• Action item
Print nothing except the lines of the listing below from the line with "nation has a varied" to the line with "sert experiences across", each exactly as written, both ends included.

*** Block opens ***

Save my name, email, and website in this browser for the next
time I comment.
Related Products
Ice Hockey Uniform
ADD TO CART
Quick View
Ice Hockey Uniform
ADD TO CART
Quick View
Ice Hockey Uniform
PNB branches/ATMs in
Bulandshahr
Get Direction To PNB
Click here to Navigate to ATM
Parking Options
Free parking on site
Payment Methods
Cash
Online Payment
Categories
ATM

*** Block closes ***
*** Block opens ***

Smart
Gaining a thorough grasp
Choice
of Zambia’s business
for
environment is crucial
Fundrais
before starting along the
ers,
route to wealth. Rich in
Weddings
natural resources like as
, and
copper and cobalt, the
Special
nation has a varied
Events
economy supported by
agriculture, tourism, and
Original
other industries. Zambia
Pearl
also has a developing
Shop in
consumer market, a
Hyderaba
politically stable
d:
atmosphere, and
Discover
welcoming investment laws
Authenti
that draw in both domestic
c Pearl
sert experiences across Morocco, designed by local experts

*** Block closes ***
*** Block opens ***

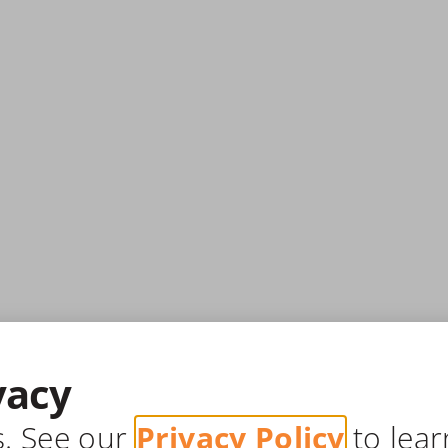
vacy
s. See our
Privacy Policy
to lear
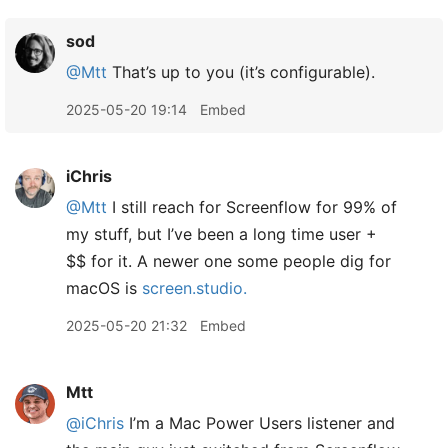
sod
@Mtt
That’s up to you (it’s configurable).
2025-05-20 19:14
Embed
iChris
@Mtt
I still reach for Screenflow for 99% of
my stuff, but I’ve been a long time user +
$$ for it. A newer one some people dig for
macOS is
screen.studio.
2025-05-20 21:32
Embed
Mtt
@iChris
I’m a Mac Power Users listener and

*** Block closes ***

• Written solution
nation has a varied
Events
economy supported by
agriculture, tourism, and
Original
other industries. Zambia
Pearl
also has a developing
Shop in
consumer market, a
Hyderaba
politically stable
d:
atmosphere, and
Discover
welcoming investment laws
Authenti
that draw in both domestic
c Pearl
sert experiences across Morocco, designed by local experts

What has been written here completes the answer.